Of the entries below, restate word for word only the section that runs from the line with "fevereiro 2018" to the line with "Как компании выбирают штаб-квартиры", counting both ends.

Saved entries
━━━━━━━━━━

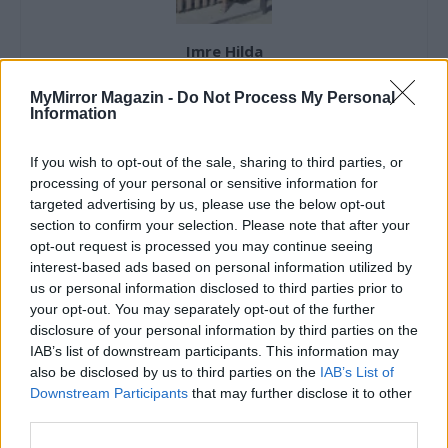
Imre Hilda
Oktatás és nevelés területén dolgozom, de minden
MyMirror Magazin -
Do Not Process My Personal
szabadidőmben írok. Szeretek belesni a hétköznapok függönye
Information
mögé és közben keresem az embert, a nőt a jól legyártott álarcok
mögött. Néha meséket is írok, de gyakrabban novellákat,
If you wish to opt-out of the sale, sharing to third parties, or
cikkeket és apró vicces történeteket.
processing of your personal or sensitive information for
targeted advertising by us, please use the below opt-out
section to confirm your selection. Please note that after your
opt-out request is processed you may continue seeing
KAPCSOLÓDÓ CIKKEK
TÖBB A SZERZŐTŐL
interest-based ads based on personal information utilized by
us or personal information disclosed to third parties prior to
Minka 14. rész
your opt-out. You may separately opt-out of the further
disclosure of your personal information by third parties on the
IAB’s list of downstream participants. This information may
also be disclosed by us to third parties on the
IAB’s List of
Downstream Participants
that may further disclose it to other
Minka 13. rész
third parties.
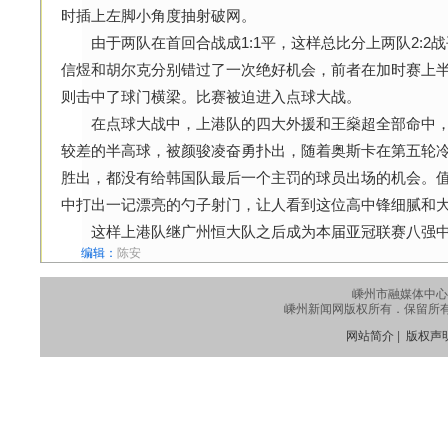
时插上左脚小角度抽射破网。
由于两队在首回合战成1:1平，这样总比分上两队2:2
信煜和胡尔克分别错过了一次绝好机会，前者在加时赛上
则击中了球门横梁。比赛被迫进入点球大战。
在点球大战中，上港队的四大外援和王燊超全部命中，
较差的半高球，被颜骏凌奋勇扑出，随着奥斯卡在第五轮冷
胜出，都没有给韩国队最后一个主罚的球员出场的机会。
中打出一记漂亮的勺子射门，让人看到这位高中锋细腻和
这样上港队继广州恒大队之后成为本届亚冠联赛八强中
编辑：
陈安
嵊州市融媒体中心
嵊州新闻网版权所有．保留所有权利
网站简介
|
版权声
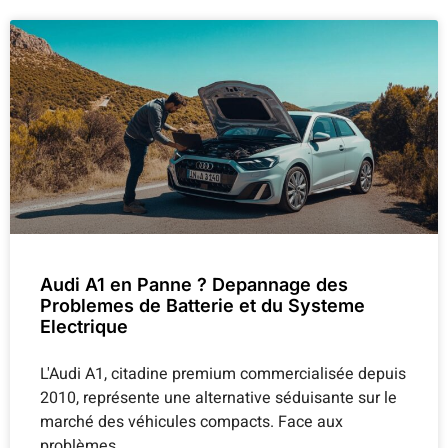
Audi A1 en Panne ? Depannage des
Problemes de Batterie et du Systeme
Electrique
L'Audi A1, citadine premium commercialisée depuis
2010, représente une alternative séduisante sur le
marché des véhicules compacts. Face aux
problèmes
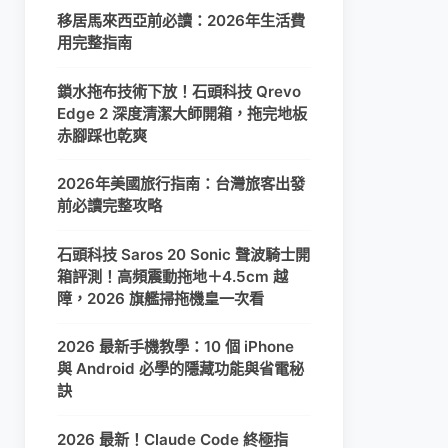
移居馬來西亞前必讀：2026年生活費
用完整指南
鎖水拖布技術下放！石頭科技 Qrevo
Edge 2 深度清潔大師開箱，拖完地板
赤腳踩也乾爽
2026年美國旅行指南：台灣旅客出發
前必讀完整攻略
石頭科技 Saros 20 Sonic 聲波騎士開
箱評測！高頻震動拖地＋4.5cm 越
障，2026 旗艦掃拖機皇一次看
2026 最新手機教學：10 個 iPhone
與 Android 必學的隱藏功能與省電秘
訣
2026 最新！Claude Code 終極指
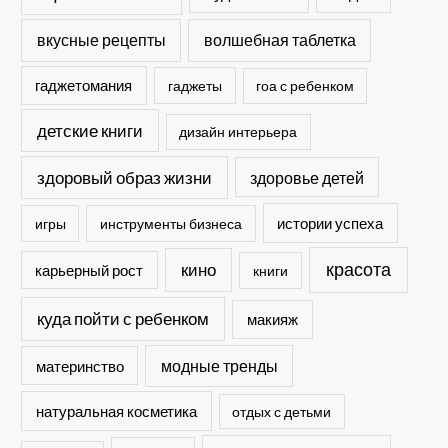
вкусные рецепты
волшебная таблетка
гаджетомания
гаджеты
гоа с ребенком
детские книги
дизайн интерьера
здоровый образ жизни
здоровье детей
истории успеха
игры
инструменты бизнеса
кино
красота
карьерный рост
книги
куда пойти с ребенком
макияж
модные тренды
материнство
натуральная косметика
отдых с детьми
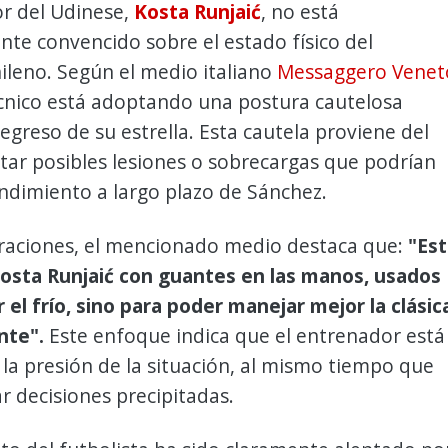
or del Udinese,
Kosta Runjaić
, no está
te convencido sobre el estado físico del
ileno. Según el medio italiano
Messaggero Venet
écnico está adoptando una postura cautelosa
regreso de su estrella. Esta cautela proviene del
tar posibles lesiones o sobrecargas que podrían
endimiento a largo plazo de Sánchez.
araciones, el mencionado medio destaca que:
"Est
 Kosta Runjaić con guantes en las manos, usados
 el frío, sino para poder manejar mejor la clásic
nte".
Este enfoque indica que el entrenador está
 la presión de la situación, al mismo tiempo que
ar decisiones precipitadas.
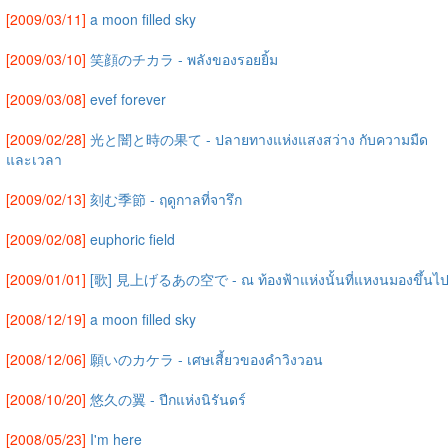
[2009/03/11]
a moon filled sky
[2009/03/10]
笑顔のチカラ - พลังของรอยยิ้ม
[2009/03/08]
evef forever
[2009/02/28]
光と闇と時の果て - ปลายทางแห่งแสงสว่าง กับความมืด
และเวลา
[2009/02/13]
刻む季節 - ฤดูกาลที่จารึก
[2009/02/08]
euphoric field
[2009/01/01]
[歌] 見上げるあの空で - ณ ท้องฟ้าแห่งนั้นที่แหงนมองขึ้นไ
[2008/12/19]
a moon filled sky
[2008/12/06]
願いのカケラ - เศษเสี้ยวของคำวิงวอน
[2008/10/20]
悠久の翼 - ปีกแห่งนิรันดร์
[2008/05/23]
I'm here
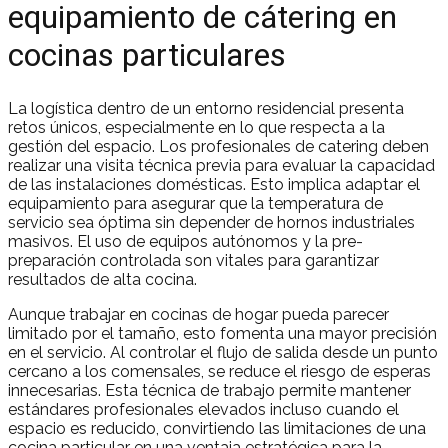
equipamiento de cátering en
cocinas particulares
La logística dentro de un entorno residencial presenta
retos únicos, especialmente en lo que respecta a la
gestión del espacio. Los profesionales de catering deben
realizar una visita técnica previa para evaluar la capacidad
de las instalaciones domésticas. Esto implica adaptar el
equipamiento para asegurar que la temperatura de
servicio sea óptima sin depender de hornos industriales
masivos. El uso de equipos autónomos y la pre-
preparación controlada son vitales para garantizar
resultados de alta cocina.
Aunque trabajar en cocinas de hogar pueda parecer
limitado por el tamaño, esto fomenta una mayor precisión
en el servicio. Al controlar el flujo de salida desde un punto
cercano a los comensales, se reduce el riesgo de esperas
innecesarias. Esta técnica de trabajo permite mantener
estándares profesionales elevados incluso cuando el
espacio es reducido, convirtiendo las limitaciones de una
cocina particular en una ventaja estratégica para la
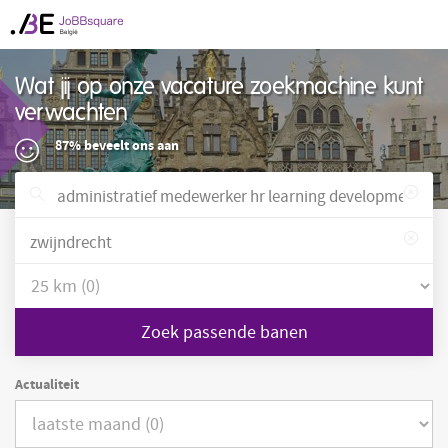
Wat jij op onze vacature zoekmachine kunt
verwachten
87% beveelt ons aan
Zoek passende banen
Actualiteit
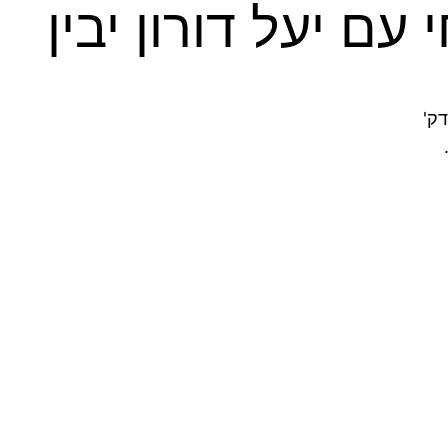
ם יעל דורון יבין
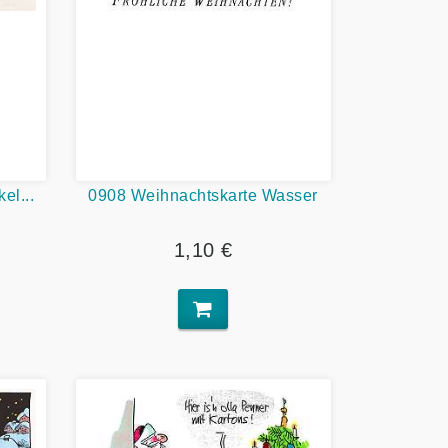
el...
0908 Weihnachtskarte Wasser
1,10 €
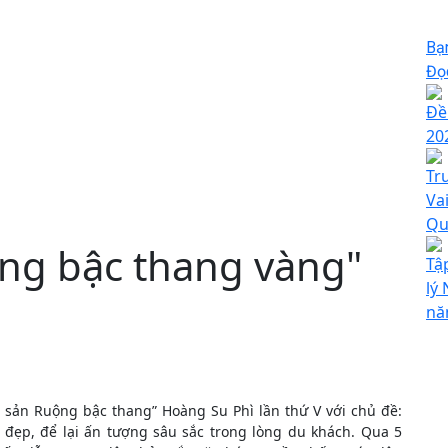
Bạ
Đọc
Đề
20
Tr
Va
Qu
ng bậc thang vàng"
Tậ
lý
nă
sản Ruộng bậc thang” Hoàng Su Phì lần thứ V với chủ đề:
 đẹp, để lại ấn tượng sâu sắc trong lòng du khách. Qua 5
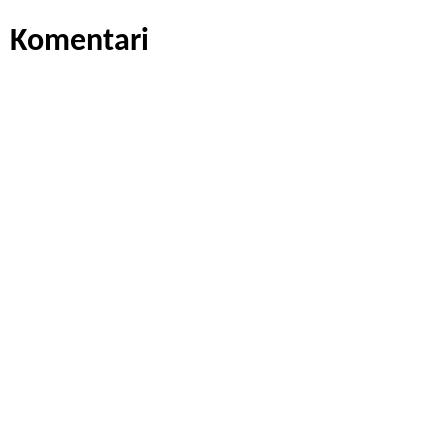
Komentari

━━━━━━━━━━

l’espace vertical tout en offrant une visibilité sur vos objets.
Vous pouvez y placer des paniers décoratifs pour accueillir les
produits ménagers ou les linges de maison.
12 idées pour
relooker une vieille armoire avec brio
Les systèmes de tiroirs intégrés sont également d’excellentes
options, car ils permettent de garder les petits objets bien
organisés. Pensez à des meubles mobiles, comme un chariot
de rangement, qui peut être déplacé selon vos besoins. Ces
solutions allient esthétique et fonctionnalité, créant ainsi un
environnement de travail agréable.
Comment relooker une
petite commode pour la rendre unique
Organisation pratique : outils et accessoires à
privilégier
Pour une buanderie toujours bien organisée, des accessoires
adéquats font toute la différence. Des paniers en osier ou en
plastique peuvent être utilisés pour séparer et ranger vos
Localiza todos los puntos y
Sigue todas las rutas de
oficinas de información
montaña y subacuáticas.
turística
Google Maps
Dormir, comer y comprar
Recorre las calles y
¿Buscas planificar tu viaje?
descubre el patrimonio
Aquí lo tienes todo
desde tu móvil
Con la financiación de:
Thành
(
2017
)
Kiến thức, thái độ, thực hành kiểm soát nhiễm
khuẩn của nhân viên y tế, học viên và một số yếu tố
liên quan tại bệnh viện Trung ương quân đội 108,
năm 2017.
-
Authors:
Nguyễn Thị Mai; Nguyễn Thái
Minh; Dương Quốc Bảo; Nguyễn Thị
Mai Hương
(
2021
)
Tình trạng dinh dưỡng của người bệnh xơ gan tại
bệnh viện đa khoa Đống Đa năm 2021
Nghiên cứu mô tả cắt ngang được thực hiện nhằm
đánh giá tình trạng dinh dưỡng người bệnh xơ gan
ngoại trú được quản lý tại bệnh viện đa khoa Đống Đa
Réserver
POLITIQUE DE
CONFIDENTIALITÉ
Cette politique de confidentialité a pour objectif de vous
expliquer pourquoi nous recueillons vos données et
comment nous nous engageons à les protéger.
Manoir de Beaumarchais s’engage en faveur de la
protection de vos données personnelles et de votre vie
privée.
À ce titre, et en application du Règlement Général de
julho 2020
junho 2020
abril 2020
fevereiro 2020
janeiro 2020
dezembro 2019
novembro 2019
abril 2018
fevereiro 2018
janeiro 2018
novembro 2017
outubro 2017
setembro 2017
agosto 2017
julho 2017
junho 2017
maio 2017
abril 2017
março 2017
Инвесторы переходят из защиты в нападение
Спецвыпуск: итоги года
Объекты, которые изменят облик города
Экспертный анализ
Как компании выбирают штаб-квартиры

━━━━━━━━━━

• Result for this task:
fevereiro 2018
janeiro 2018
novembro 2017
outubro 2017
setembro 2017
agosto 2017
julho 2017
junho 2017
maio 2017
abril 2017
março 2017
Инвесторы переходят из защиты в нападение
Спецвыпуск: итоги года
Объекты, которые изменят облик города
Экспертный анализ
Как компании выбирают штаб-квартиры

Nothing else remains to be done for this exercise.